ABSTRACT

It has been almost a quarter century since the first successful heart-lung transplant operation was carried out at Stanford University in 1981. In the intervening years, heart-lung and lung transplantation have become an accepted treatment for patients with end-stage lung disease. Overall clinical results in lung and heart-lung transplantation, however, still lag behind other types of transplantation. For instance, the recent three-year survival for lung transplant recipients in the United States is about 20% worse than the survival for liver or heart transplant recipients (1). There are many reasons for this reduced survival, but a significant role is undoubtedly played by the high infection rate in lung transplant recipients (2-6). It has been shown that heart-lung recipients have nearly twice the rate of infection as heart recipients managed by the same physicians (2). Most deaths after lung transplantation are associated with infection, either as a primary or as a secondary event (3). This chapter discusses bacterial infections and pneumocystis infections after lung transplantation.
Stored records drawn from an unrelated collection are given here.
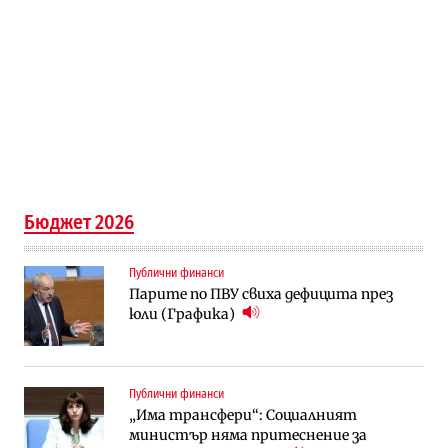
Бюджет 2026
Публични финанси
Парите по ПВУ свиха дефицита през
юли (Графика)
Публични финанси
„Има трансфери“: Социалният
министър няма притеснение за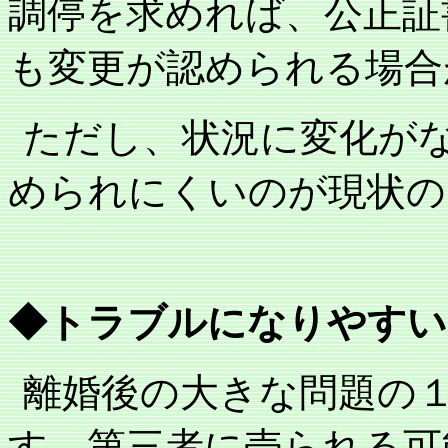
調停を求めれば、公正証
も変更が認められる場合
ただし、状況に変化が
められにくいのが現状の
◆トラブルになりやすい
離婚後の大きな問題の
す。第三者に売られる可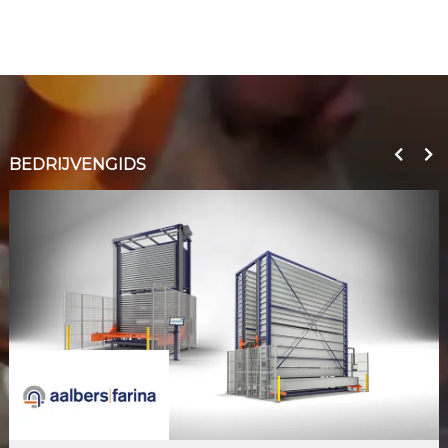
BEDRIJVENGIDS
Bacterial pathogens are the most common infections after lung transplantation and pose the greatest infectious risk to lung recipients, particularly within the first few months after transplantation. Pneumocystis infections were common in the early days of lung transplantation but have almost totally

disappeared now due to universal use of effective prophylaxis. Nonetheless, lung recipients must still be considered to be highly susceptible to pneumocystis infections and effective prophylaxis remains an important component of lung transplant management.